> [TASK ITEM] The exercise calls for every entry that follows to be repeated exactly.

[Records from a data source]
[Start of Attachment]

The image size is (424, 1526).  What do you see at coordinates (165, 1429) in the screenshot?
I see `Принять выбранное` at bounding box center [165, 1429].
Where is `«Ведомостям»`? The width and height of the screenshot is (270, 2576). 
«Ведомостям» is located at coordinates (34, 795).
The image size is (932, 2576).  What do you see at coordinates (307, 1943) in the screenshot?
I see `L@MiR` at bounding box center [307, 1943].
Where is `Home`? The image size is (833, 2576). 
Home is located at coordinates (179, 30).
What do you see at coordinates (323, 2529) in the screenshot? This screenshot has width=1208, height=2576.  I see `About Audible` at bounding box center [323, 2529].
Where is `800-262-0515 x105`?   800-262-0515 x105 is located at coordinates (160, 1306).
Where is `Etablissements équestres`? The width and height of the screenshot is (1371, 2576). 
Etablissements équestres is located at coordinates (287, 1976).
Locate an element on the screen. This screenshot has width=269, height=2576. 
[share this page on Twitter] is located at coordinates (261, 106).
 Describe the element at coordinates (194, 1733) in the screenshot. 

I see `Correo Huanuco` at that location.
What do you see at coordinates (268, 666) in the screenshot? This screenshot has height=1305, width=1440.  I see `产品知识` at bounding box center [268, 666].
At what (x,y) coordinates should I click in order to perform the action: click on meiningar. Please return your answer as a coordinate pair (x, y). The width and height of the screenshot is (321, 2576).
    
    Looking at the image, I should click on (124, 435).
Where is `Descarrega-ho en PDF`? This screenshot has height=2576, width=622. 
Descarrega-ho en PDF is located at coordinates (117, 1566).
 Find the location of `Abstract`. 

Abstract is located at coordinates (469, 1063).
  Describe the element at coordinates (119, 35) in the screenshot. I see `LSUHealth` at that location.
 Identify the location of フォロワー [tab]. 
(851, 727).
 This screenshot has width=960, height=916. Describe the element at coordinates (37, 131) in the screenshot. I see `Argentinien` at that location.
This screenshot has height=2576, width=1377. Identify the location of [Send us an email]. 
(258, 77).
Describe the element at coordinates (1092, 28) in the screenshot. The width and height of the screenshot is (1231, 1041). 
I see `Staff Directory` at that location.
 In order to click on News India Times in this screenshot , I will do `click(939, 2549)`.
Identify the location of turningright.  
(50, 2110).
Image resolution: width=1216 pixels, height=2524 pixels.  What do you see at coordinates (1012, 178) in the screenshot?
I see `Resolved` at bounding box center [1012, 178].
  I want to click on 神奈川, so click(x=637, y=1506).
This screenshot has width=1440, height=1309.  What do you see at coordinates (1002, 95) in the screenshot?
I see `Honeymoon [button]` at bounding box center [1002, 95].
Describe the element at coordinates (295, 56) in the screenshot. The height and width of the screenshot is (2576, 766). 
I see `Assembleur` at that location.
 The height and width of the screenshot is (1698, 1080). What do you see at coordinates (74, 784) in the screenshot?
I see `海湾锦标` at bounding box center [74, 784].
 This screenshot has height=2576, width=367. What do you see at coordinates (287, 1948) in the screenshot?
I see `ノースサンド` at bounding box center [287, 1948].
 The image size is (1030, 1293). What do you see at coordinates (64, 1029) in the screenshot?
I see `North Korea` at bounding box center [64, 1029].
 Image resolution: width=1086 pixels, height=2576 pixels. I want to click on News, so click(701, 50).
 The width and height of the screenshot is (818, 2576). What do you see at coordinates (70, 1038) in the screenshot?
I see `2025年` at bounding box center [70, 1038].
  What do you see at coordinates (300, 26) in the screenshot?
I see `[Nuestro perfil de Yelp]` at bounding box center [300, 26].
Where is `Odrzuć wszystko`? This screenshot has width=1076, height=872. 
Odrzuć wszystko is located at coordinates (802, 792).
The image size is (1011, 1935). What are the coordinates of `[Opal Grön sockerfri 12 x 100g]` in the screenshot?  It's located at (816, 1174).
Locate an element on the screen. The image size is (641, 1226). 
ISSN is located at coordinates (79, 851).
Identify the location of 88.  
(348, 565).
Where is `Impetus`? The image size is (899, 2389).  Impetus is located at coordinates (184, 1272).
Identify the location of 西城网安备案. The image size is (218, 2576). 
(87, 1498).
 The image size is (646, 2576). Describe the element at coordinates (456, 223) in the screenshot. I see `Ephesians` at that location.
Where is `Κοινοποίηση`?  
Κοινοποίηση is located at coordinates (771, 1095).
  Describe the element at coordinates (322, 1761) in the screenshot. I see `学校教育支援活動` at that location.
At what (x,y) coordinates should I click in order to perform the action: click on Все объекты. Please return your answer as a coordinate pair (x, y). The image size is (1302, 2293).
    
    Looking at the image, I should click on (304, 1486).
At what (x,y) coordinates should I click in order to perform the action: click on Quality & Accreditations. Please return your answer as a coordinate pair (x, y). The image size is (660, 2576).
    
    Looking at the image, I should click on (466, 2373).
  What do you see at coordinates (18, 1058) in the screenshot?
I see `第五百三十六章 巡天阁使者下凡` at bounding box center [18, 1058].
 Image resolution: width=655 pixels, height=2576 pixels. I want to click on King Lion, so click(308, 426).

[End of Attachment]

> [TASK SOLUTION]
The image size is (424, 1526).  What do you see at coordinates (165, 1429) in the screenshot?
I see `Принять выбранное` at bounding box center [165, 1429].
Where is `«Ведомостям»`? The width and height of the screenshot is (270, 2576). 
«Ведомостям» is located at coordinates (34, 795).
The image size is (932, 2576).  What do you see at coordinates (307, 1943) in the screenshot?
I see `L@MiR` at bounding box center [307, 1943].
Where is `Home`? The image size is (833, 2576). 
Home is located at coordinates (179, 30).
What do you see at coordinates (323, 2529) in the screenshot? This screenshot has width=1208, height=2576.  I see `About Audible` at bounding box center [323, 2529].
Where is `800-262-0515 x105`?   800-262-0515 x105 is located at coordinates (160, 1306).
Where is `Etablissements équestres`? The width and height of the screenshot is (1371, 2576). 
Etablissements équestres is located at coordinates (287, 1976).
Locate an element on the screen. This screenshot has width=269, height=2576. 
[share this page on Twitter] is located at coordinates (261, 106).
 Describe the element at coordinates (194, 1733) in the screenshot. 

I see `Correo Huanuco` at that location.
What do you see at coordinates (268, 666) in the screenshot? This screenshot has height=1305, width=1440.  I see `产品知识` at bounding box center [268, 666].
At what (x,y) coordinates should I click in order to perform the action: click on meiningar. Please return your answer as a coordinate pair (x, y). The width and height of the screenshot is (321, 2576).
    
    Looking at the image, I should click on (124, 435).
Where is `Descarrega-ho en PDF`? This screenshot has height=2576, width=622. 
Descarrega-ho en PDF is located at coordinates (117, 1566).
 Find the location of `Abstract`. 

Abstract is located at coordinates (469, 1063).
  Describe the element at coordinates (119, 35) in the screenshot. I see `LSUHealth` at that location.
 Identify the location of フォロワー [tab]. 
(851, 727).
 This screenshot has width=960, height=916. Describe the element at coordinates (37, 131) in the screenshot. I see `Argentinien` at that location.
This screenshot has height=2576, width=1377. Identify the location of [Send us an email]. 
(258, 77).
Describe the element at coordinates (1092, 28) in the screenshot. The width and height of the screenshot is (1231, 1041). 
I see `Staff Directory` at that location.
 In order to click on News India Times in this screenshot , I will do `click(939, 2549)`.
Identify the location of turningright.  
(50, 2110).
Image resolution: width=1216 pixels, height=2524 pixels.  What do you see at coordinates (1012, 178) in the screenshot?
I see `Resolved` at bounding box center [1012, 178].
  I want to click on 神奈川, so click(x=637, y=1506).
This screenshot has width=1440, height=1309.  What do you see at coordinates (1002, 95) in the screenshot?
I see `Honeymoon [button]` at bounding box center [1002, 95].
Describe the element at coordinates (295, 56) in the screenshot. The height and width of the screenshot is (2576, 766). 
I see `Assembleur` at that location.
 The height and width of the screenshot is (1698, 1080). What do you see at coordinates (74, 784) in the screenshot?
I see `海湾锦标` at bounding box center [74, 784].
 This screenshot has height=2576, width=367. What do you see at coordinates (287, 1948) in the screenshot?
I see `ノースサンド` at bounding box center [287, 1948].
 The image size is (1030, 1293). What do you see at coordinates (64, 1029) in the screenshot?
I see `North Korea` at bounding box center [64, 1029].
 Image resolution: width=1086 pixels, height=2576 pixels. I want to click on News, so click(701, 50).
 The width and height of the screenshot is (818, 2576). What do you see at coordinates (70, 1038) in the screenshot?
I see `2025年` at bounding box center [70, 1038].
  What do you see at coordinates (300, 26) in the screenshot?
I see `[Nuestro perfil de Yelp]` at bounding box center [300, 26].
Where is `Odrzuć wszystko`? This screenshot has width=1076, height=872. 
Odrzuć wszystko is located at coordinates (802, 792).
The image size is (1011, 1935). What are the coordinates of `[Opal Grön sockerfri 12 x 100g]` in the screenshot?  It's located at (816, 1174).
Locate an element on the screen. The image size is (641, 1226). 
ISSN is located at coordinates (79, 851).
Identify the location of 88.  
(348, 565).
Where is `Impetus`? The image size is (899, 2389).  Impetus is located at coordinates (184, 1272).
Identify the location of 西城网安备案. The image size is (218, 2576). 
(87, 1498).
 The image size is (646, 2576). Describe the element at coordinates (456, 223) in the screenshot. I see `Ephesians` at that location.
Where is `Κοινοποίηση`?  
Κοινοποίηση is located at coordinates (771, 1095).
  Describe the element at coordinates (322, 1761) in the screenshot. I see `学校教育支援活動` at that location.
At what (x,y) coordinates should I click in order to perform the action: click on Все объекты. Please return your answer as a coordinate pair (x, y). The image size is (1302, 2293).
    
    Looking at the image, I should click on (304, 1486).
At what (x,y) coordinates should I click in order to perform the action: click on Quality & Accreditations. Please return your answer as a coordinate pair (x, y). The image size is (660, 2576).
    
    Looking at the image, I should click on (466, 2373).
  What do you see at coordinates (18, 1058) in the screenshot?
I see `第五百三十六章 巡天阁使者下凡` at bounding box center [18, 1058].
 Image resolution: width=655 pixels, height=2576 pixels. I want to click on King Lion, so click(308, 426).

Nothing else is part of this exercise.